Growth in technology is leading to an explosion in efficiency. According to the McKinsey Global Institute, organizations in which all employees are connected through technology, productivity increases by 20%. All departments across an organization are getting smarter and more productive. HR professionals have been experiencing this growth as well, but the perks of technology are also causing some problems. Let’s take a look into how technology is changing the field of HR for the better and some of the potential problems that come with those changes. Human Resources is an integral part of any organization, and if the technologies available today are implanted correctly, they can help drive employee morale and production.
Arguably the biggest technological change in HR has come in the form of cloud computing; more specifically, the host of applications being offered to HR professionals. Using cloud-based applications to manage your organization’s employee benefit programs allows HR personnel and employees alike to access their information anytime, anywhere. Employees can easily log in from home computers or mobile devices to request or approve time-off requests. They can make changes to mailing addresses or other personal information. Employees can easily load and print paperwork for taxes and other financial needs. They can log into a portal to easily access benefits like remaining PTO hours or total contributions to their 401k.
The HR department is becoming more and more important to the overall value of a business. In a recent survey of over 500 HR professionals, TotalJobs found that 21.8% of an HR’s time is spent with Executive Leadership. Executives and other leaders can study the habits of highly productive individuals and extrapolate from the data set to what sets them apart. Once these strategies have been identified, they can begin training others to manage their time in a similar way to increase overall productivity.
Beyond HR, switching to cloud-based systems opens up major opportunities for the entire company. The cloud guru himself, Mark Hurd of Oracle, has stated that 80% of IT budgets go towards maintaining existing networks instead of innovation. Moving systems like HR software and other applications to the cloud allows companies to leave costly data centers behind and reinvest that money into innovation and other production channels.

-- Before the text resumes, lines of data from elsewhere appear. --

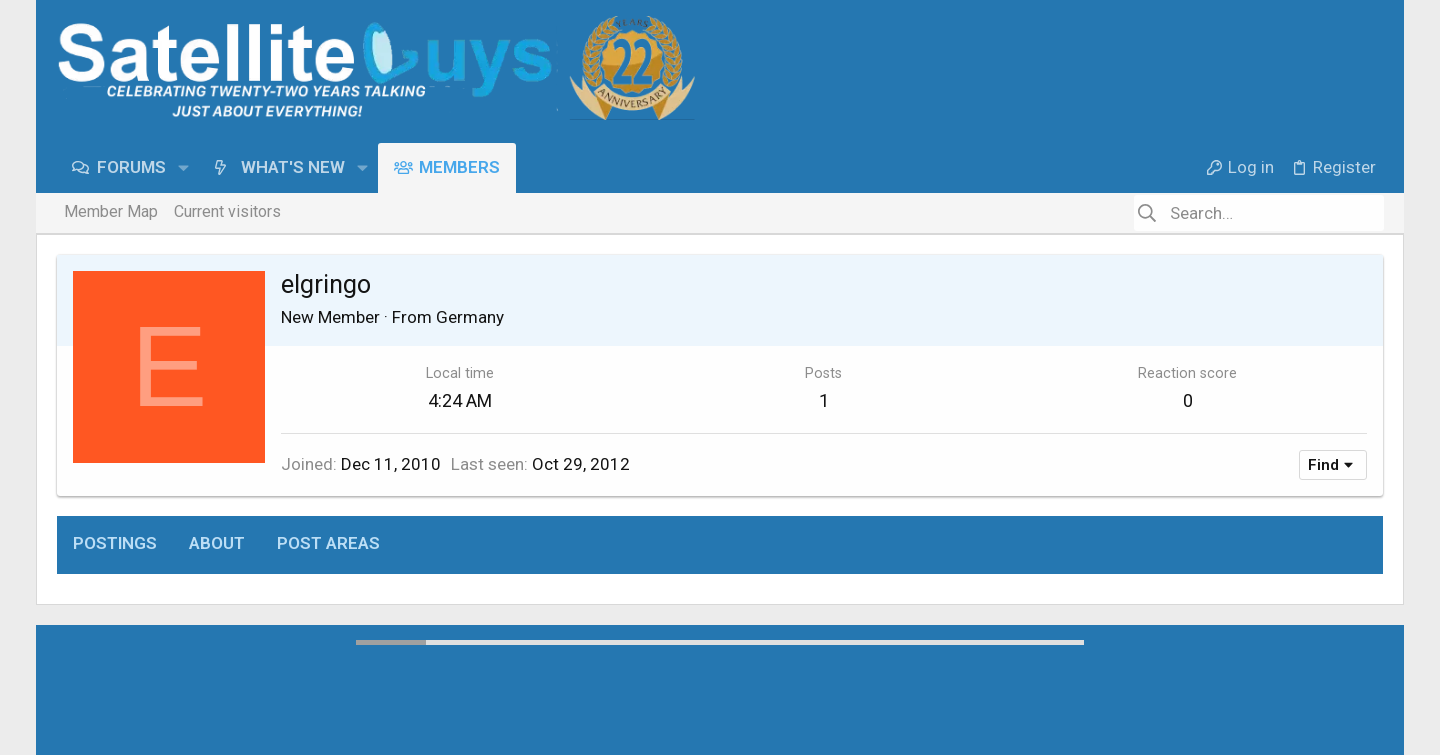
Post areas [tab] (328, 543)
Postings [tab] (115, 543)
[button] (183, 167)
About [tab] (217, 543)
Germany (470, 317)
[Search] (1259, 213)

For larger companies, especially those with multiple offices, onboarding new hires can be a huge problem. It can be difficult to communicate what information needs to be disseminated to all new hires and they ways in which that information needs to be delivered. Cloud-based HR applications allow new hires to log in and check off tasks as they are completed and mark off information once they’ve learned it. HR teams in the home office can monitor new hire onboarding anywhere in the world.

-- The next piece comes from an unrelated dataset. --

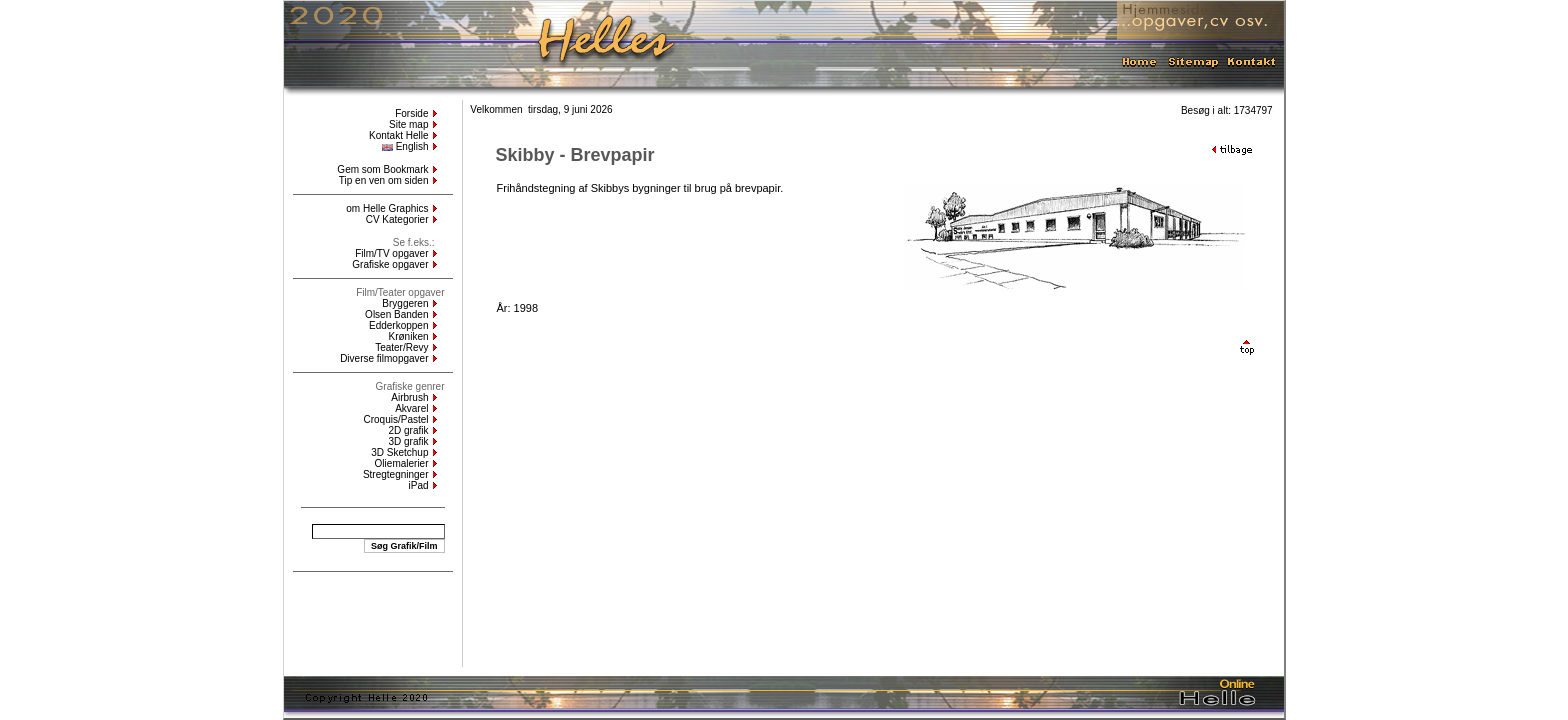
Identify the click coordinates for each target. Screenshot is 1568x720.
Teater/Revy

When an entire organization utilizes a comprehensive HR system in the cloud, vast amounts of data quickly accumulates. Systems like EffortlessHR, ADP etc., not only allow you to manage all your HR needs, but they create easily accessible reports to help businesses become more efficient. HR professionals can implement time-tracking systems to see how employees are spending their days. Predictive analytics can then measure where inefficiencies exist within the organization. This allows decision makers to adjust teams/priorities on the fly to maximize output.
With an increase in data collection and 24-hour access to that data once you’ve migrated to the cloud, employees can begin to feel like their privacy is shrinking away. This can lead to morale problems among the workforce. When employees feel like they are always being watched they are less likely to take risks, leading to less creativity.
A stricter application of time management combined with low flexibility can lead to significant talent loss. If management starts commenting to employees on an hour or half hour they felt was “mis-allocated”, that employee will feel micromanaged. Marcel Schwantes of Inc. has written that Micro-management ultimately boils down to control issues, and lack of trust. He states in this article that “micromanaging ultimately derails your team’s motivation and creativity.” Top talent does not respond well to micro management. They deserve to be trusted and micro-management communicates a lack of trust from management.
The data collected by these cloud-based HR applications can be incredibly useful, but standard management lessons still apply. According to the US Bureau of Labor Statistics, employees stay in a job for around 4 years. Retention is hard, but we want our best employees to stay much longer than that. Use the data to draw higher level insights in order to make departments more efficient rather than micromanaging employees.
Realistically, technology can’t track everything. This is a good thing though. The more reliant on technology HR departments become, the more data can override nuanced decision-making and personal relationships. Employment decisions can be made for individuals based on factors that make sense to a computer but would never be made by an HR professional. Humans understand situations that are not so black and white, while computers struggle to draw insights from data in the same way.
Top leaders could see data telling them to stop investing in a particular department just as they are on the cusp of a big innovation. It’s incredibly important to recognize in HR that no matter how good the technology gets, nothing can replace face to face conversations and respectful relationships with employees. The test for HR professionals in 2018 and beyond, is how to balance that human connection, with the efficiencies cloud technology can provide across their departments. Striking a balance between the two will be the key to success.